Dublin city manager John Tierney told an Oireachtas environment committee that the council had paid the ESRI €103,000 plus VAT for the report published yesterday, which found “no underlying rationale” for Mr Gormley’s position on incineration and said the international review of waste policy he commissioned was “severely flawed”.
However, Mr Tierney also told the committee that the Department of the Environment had provided €7.5 million towards the cost of the Poolbeg incinerator, which is opposed by Mr Gormley, and that the council was going ahead with the incinerator because of, not despite, Government waste management policy.
Mr Tierney and the developers of the 600,000-tonne incinerator, Covanta, attended the committee yesterday following an invitation made two weeks ago, but their attendance coincided with the publication of the ESRI report.
Their attendance also came on a day where Mr Gormley accused the council and Covanta of trying to control national waste policy and criticised the ESRI for lowering its standards by allowing itself to be used by the council for its own ends.
"I do regret that they have been drawn into what is clearly a public relations campaign on behalf of Dublin City Council and Covanta and it is no coincidence that the report was released today and it is simply to undermine Government waste policy," Mr Gormley told RTÉ's News at Oneyesterday.
“Certainly in my time in public life, I’ve never come across anything like this where ESRI is used in that way and I think they departed from their normal standards in that regard,” he said.
Addressing the committee just over an hour after Mr Gormley’s comments, Mr Tierney said the ESRI’s report had been independent and there was no motivation to undermine or direct national waste policy. “We are aware that Government decides waste policy . . . but it seems that any contrary view to the international waste review is taken to be about undermining waste policy. That’s a strange supposition in a democracy.”
There had been no change to waste management policy since Mr Gormley took office, Mr Tierney said.

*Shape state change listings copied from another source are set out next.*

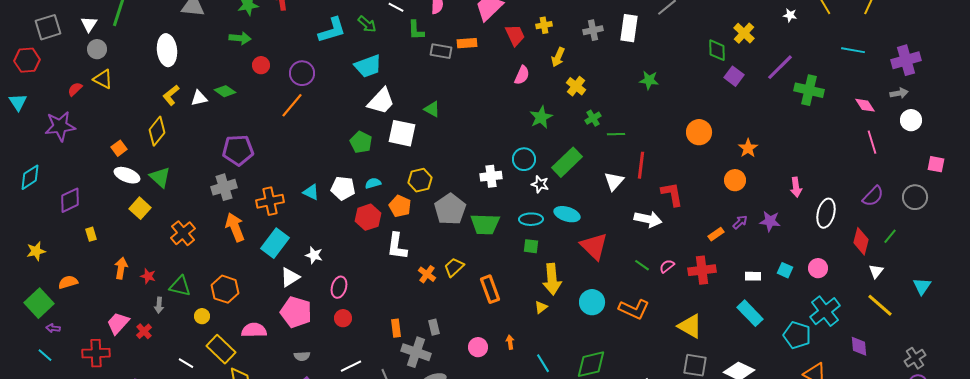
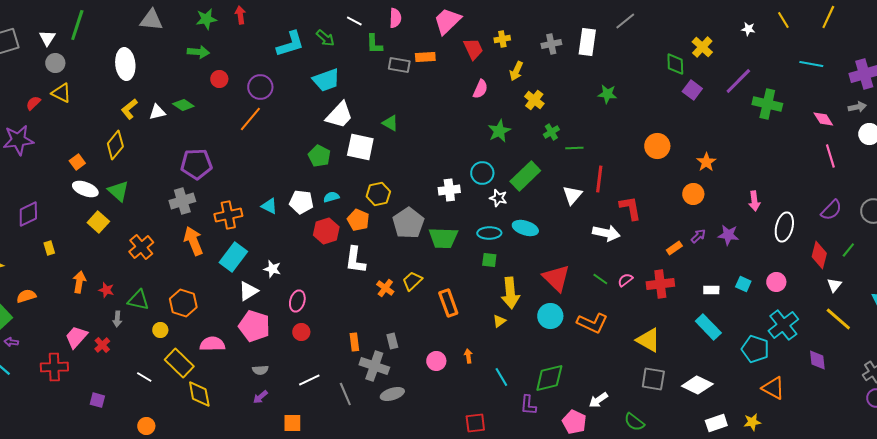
red triangle: (594, 246) -> (556, 278), moved

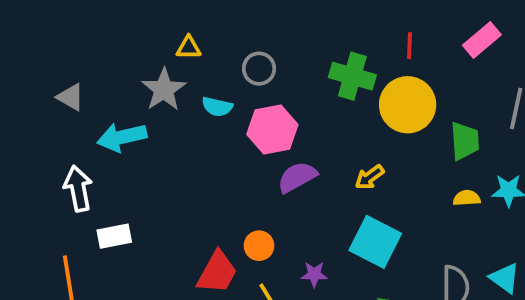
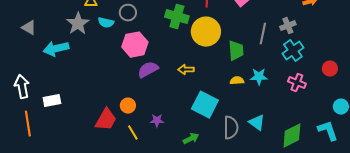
cyan semicircle: (217, 107) -> (106, 23), moved
yellow arrow: (369, 177) -> (186, 70), turned 35
white arrow: (78, 189) -> (22, 87), moved
cyan square: (375, 242) -> (205, 105), moved

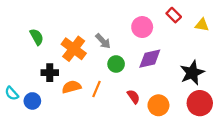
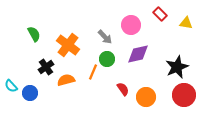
gray arrow: (103, 41) -> (105, 37), moved
black cross: (50, 73) -> (46, 67), turned -35
orange line: (96, 89) -> (93, 72), moved

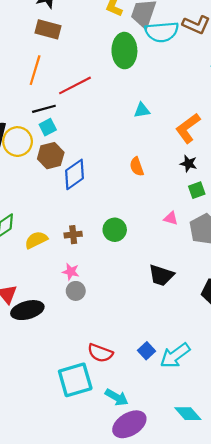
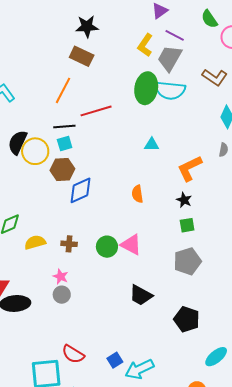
cyan semicircle: (162, 32) -> (170, 90), moved
pink triangle: (171, 218) -> (131, 245), moved, size x1.6

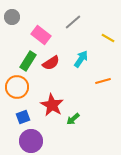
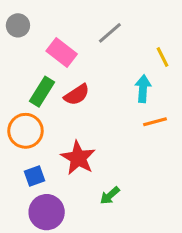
yellow line: (108, 38) -> (163, 57), turned 32
cyan arrow: (81, 59) -> (143, 89), moved, turned -30
green arrow: (73, 119) -> (110, 196), moved

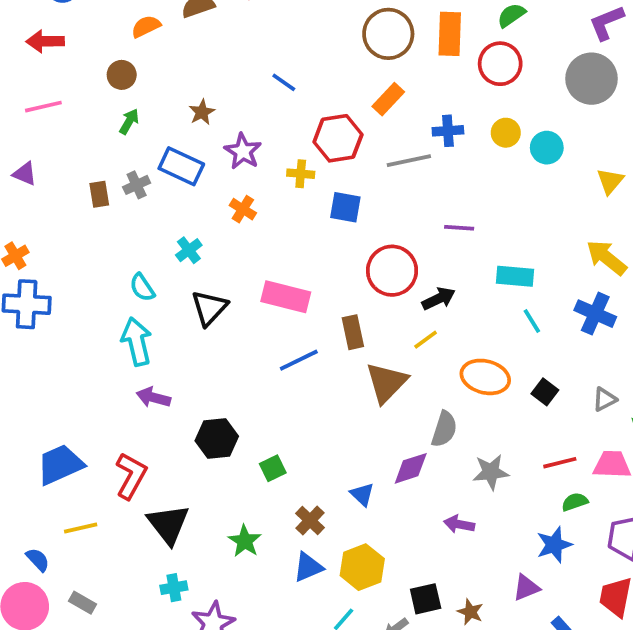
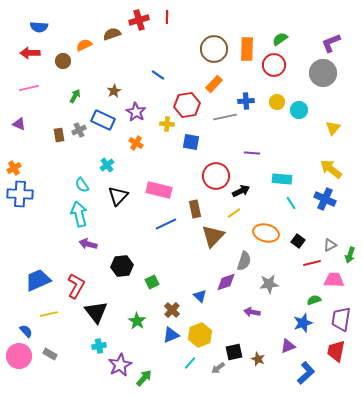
brown circle: (122, 75) -> (63, 61), moved
red line: (560, 463) -> (312, 263), moved

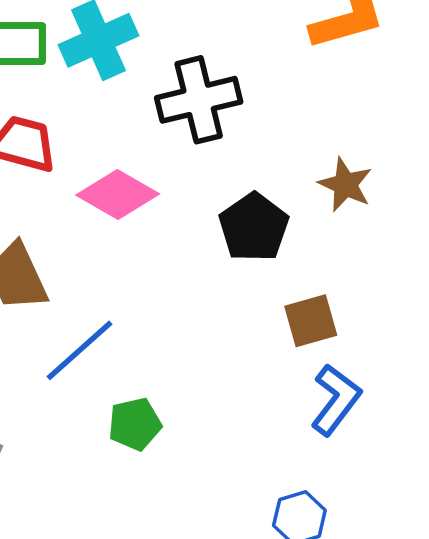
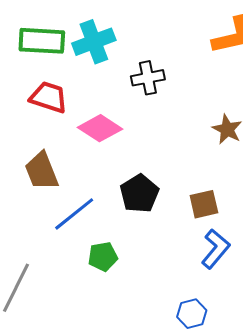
black cross: (199, 100) -> (148, 78), size x0.7
black pentagon: (254, 227) -> (139, 194), moved

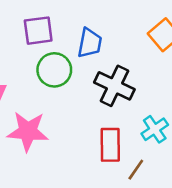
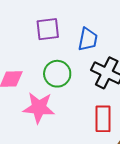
green circle: (54, 70) -> (57, 74), moved

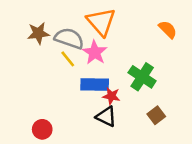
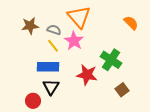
gray semicircle: (69, 38) -> (54, 30), size x0.6
blue rectangle: (95, 85) -> (48, 67), moved
red star: (111, 96) -> (87, 75), size x1.5
black triangle: (106, 117) -> (51, 87), moved, turned 36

He said the council had legal advice in relation to this matter and had made Mr Gormley aware of that advice.
“We are implementing Government policy as it stands . . . I absolutely stand over the procedures we have gone through.” The evidence that the project was in line with Government policy was clear in that the Department of the Environment had allocated €7.5 million, with the support of the EU Cohesion Fund, for the procurement of the facility.

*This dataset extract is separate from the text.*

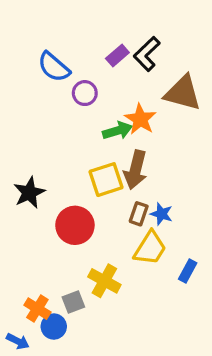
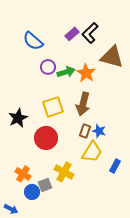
purple circle: (85, 93) -> (48, 67), moved
green arrow: (117, 131) -> (66, 72), moved
yellow square: (106, 180) -> (53, 107), moved
orange cross: (37, 309) -> (23, 174), moved
blue circle: (54, 327) -> (32, 192), moved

The final costs to the State of the incinerator were not yet known, Mr Tierney said. However, he said site acquisition had cost €34 million and €25.5 million had been paid to consultants acting on behalf of the council.
The “put or pay” clause which requires the council to provide 320,000 tonnes of waste to the incinerator or pay a penalty would cost the State €18 million, Mr Gormley has said. However, Mr Tierney said this clause only kicks in if Covanta cannot source sufficient waste for the incinerator.
Scott Whitney, president of Covanta Europe, said the company was confident there would be enough waste in Dublin for the plant. However, he confirmed Covanta was “looking for other waste streams” outside the Dublin region. He said he was not in a position to confirm whether the company was involved in tendering for waste in the southeast region which would then be processed at the Poolbeg plant. At a press briefing earlier Mr Whitney defended the company’s plans to provide capacity for treating 600,000 tonnes of municipal waste annually. He said he was confident there was sufficient waste available in Dublin to fuel the incinerator, which is known as a waste-to-energy plant.
Mr Whitney said he appreciated there were “concerns about the project” as evidenced by a small group of protesters outside the Westbury Hotel.
“These projects are always controversial,” he said, “and this one has been at the forefront of public attention”.